> _REQUIRED WORK_
Pull every line that includes the word "практической" out of the data below and copy it.

Stored data

################

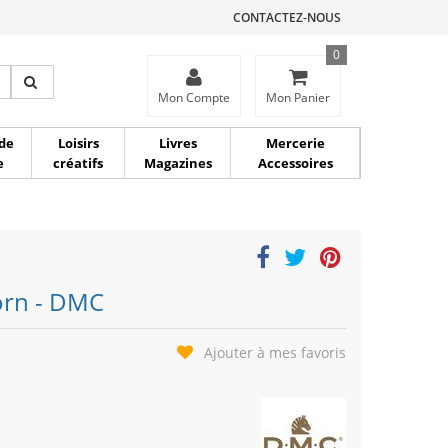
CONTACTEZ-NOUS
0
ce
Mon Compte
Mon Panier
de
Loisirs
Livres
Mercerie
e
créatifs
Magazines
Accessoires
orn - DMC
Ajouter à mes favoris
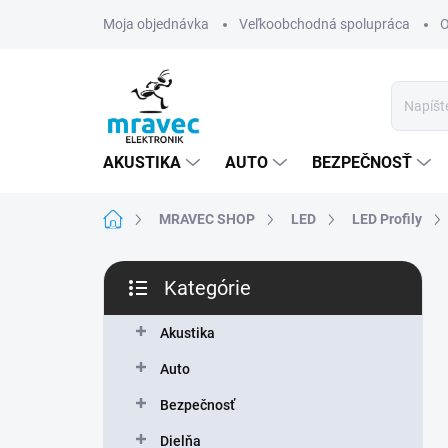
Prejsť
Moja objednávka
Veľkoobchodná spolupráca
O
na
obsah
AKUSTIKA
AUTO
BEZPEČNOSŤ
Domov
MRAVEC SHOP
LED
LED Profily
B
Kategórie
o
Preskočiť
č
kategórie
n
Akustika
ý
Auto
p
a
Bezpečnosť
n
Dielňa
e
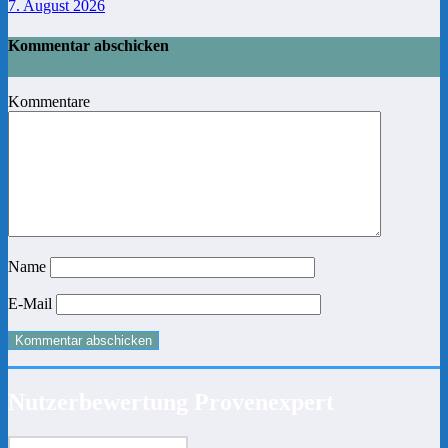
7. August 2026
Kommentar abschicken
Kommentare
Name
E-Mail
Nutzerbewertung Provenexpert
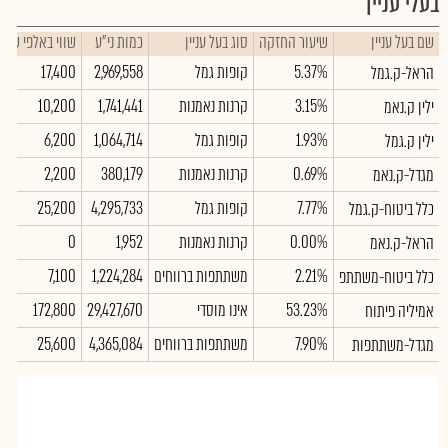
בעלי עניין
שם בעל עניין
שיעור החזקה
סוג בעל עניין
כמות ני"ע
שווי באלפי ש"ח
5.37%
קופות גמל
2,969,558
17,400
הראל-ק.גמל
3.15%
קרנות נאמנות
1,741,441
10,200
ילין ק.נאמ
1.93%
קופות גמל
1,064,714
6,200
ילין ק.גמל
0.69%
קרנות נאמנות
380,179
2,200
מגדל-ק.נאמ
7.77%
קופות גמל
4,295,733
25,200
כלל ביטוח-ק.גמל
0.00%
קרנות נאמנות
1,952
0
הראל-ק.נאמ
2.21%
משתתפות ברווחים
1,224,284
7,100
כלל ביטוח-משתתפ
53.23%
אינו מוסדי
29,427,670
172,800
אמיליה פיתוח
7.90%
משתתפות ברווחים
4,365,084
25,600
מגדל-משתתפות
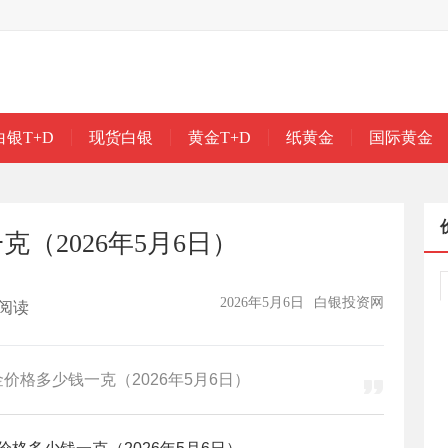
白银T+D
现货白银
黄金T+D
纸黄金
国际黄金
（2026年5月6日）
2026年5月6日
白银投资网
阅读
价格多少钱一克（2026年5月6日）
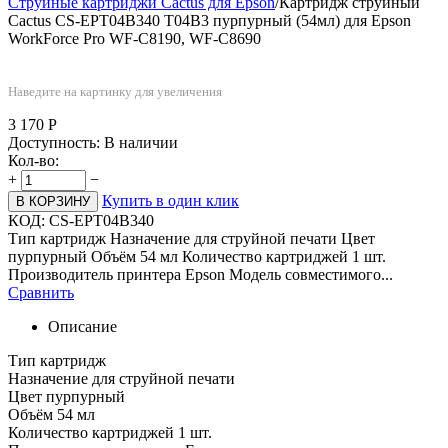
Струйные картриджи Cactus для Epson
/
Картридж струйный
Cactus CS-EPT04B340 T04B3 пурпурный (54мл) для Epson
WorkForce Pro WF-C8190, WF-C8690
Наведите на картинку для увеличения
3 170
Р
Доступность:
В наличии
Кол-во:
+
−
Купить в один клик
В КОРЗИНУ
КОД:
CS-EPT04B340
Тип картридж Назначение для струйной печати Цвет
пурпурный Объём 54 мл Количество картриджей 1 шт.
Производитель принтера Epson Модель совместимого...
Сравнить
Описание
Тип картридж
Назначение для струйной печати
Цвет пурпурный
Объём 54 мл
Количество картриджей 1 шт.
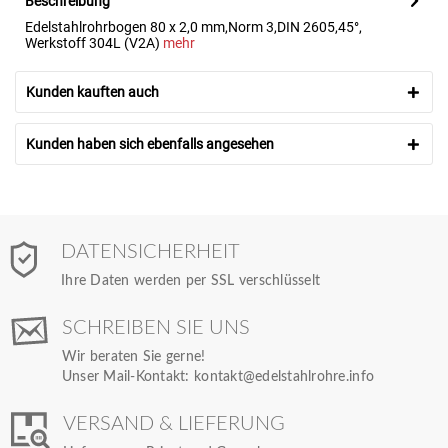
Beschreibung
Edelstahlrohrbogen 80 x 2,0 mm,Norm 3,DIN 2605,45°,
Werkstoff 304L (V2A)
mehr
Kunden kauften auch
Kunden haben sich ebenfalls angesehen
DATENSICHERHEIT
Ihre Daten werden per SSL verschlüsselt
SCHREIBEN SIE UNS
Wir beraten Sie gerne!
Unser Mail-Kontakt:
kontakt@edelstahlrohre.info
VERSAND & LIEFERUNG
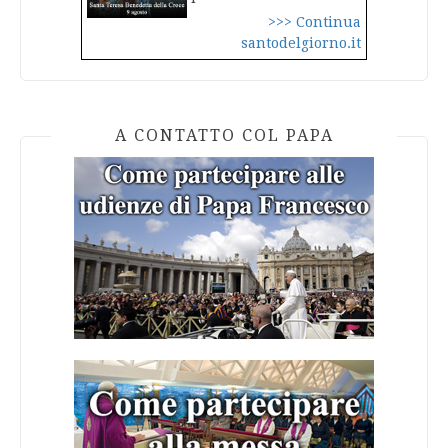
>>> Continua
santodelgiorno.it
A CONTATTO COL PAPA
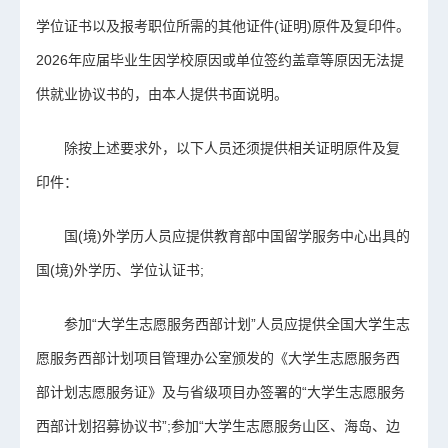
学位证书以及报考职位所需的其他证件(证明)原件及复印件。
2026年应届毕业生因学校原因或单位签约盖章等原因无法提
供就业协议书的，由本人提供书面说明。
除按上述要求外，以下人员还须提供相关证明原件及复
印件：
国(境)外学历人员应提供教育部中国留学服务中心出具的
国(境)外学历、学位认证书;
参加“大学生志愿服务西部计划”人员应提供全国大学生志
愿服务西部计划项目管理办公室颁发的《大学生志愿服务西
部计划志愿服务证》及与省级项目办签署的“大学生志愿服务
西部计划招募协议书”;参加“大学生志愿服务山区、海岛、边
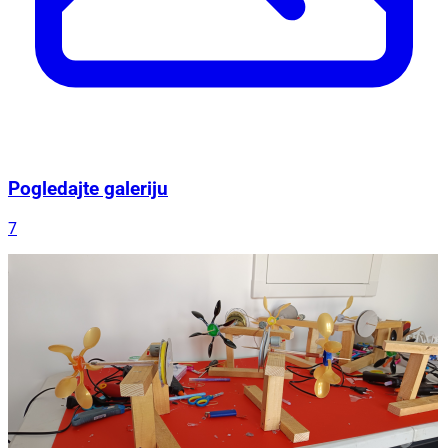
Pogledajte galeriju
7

################

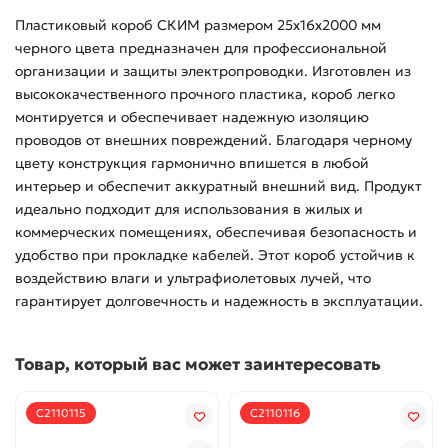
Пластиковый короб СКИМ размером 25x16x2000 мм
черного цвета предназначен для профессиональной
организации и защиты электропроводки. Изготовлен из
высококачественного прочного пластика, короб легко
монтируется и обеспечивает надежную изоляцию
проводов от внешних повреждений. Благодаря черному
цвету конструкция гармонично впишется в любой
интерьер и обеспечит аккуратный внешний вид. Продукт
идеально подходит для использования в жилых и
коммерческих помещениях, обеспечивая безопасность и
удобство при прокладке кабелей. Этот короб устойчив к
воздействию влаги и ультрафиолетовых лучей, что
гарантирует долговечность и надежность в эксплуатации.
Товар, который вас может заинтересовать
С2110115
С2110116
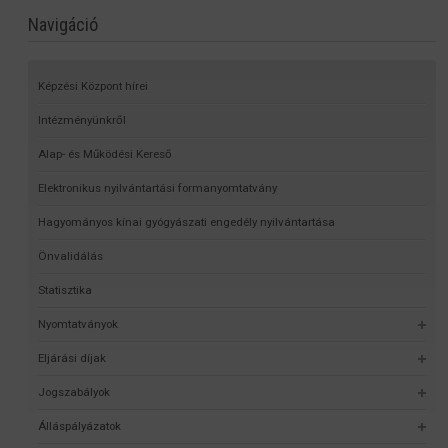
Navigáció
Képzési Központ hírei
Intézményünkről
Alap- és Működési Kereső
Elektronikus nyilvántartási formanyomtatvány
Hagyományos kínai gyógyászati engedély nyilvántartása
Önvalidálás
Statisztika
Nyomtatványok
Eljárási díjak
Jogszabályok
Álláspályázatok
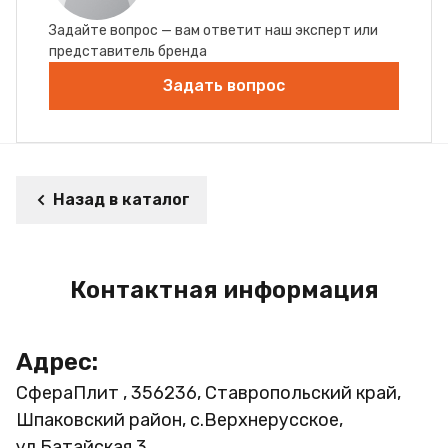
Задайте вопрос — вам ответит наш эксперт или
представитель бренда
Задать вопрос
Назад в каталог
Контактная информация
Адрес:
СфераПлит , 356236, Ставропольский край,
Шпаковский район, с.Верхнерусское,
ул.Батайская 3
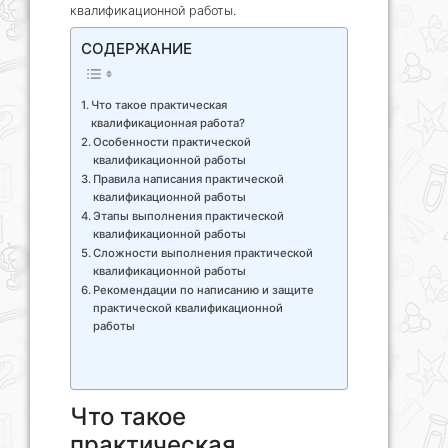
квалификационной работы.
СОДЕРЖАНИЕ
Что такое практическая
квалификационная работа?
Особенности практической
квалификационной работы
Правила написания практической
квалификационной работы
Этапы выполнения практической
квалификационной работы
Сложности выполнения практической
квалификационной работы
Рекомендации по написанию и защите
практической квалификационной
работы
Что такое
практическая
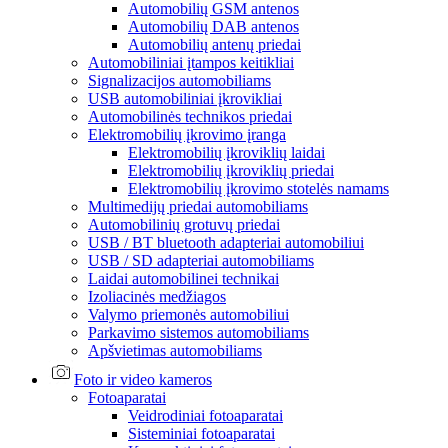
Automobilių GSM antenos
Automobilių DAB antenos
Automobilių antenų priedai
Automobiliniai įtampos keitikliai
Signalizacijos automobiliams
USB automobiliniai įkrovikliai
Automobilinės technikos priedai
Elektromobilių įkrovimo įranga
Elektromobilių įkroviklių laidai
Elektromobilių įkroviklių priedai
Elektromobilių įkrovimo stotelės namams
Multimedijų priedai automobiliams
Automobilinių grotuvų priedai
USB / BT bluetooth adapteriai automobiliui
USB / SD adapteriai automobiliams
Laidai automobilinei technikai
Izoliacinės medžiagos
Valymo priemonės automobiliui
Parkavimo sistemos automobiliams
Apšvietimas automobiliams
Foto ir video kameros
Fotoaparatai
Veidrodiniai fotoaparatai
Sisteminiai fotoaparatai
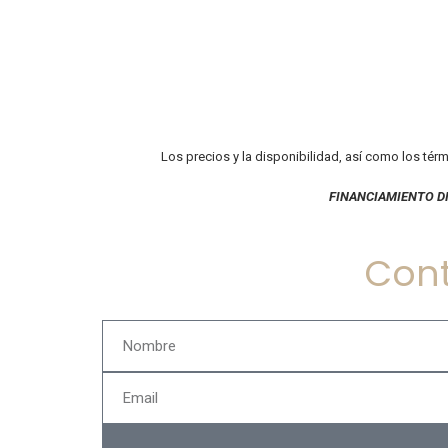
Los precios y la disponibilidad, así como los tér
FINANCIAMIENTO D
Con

################

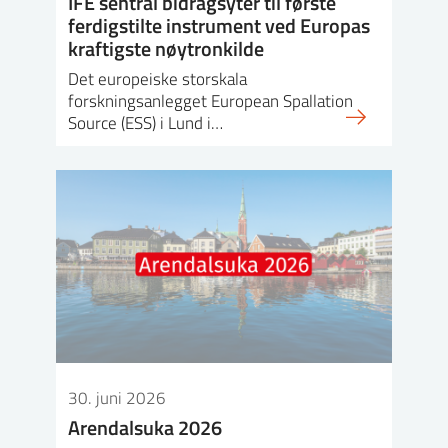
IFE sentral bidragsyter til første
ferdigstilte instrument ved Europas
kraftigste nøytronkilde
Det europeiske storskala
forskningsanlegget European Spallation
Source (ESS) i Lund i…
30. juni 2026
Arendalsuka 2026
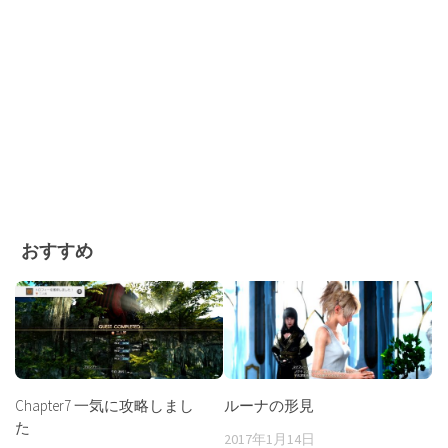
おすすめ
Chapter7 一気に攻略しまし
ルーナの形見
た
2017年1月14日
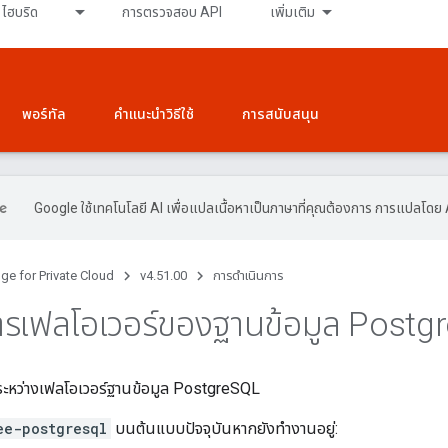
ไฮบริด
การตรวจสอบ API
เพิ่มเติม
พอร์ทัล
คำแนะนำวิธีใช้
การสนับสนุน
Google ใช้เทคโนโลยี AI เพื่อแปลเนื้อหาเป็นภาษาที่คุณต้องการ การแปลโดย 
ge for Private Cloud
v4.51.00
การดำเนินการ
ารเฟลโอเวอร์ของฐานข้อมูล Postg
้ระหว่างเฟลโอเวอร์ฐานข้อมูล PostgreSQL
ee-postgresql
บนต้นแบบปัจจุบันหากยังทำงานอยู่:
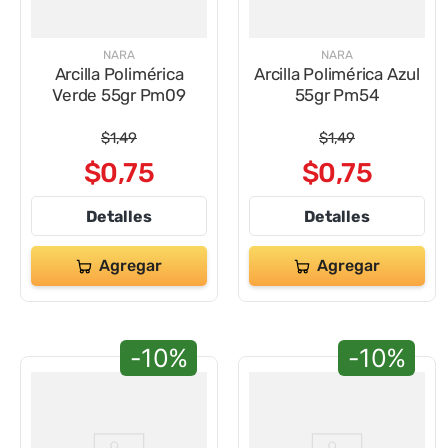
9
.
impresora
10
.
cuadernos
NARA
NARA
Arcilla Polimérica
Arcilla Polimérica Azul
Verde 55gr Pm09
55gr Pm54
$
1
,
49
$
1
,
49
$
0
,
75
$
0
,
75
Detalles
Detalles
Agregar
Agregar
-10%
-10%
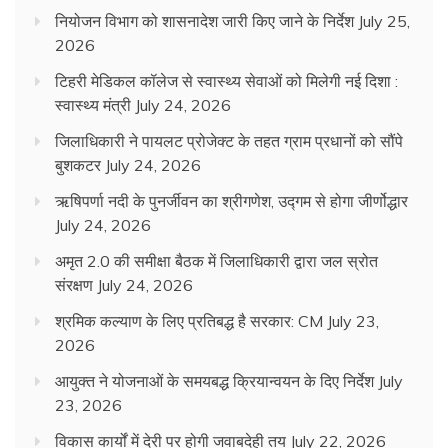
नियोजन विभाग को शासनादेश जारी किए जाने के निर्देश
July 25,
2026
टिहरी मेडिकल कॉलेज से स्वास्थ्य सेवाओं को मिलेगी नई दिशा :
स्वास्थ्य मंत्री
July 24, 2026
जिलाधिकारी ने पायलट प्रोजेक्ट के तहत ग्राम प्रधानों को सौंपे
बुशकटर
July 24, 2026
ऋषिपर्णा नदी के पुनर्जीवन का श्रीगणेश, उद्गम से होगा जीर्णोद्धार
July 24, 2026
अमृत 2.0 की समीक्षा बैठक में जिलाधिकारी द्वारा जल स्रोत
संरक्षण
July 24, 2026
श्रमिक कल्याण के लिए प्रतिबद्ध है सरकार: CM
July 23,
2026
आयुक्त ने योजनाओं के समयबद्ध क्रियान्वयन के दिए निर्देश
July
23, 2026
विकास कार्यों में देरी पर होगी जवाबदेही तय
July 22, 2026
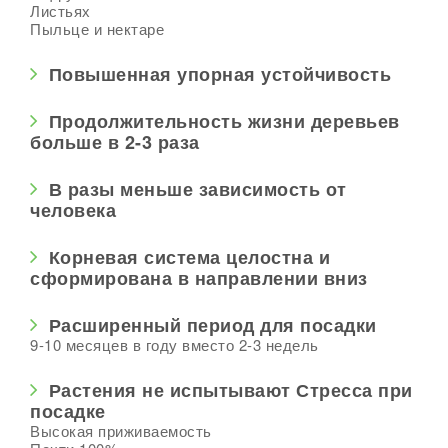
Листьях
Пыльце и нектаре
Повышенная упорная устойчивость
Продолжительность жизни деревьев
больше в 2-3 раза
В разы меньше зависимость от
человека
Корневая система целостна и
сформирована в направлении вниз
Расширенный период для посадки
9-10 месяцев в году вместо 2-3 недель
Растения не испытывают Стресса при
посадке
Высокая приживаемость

################

> _TASK OUTPUT_
Особенности практической
Правила написания практической
Этапы выполнения практической
Сложности выполнения практической
практической квалификационной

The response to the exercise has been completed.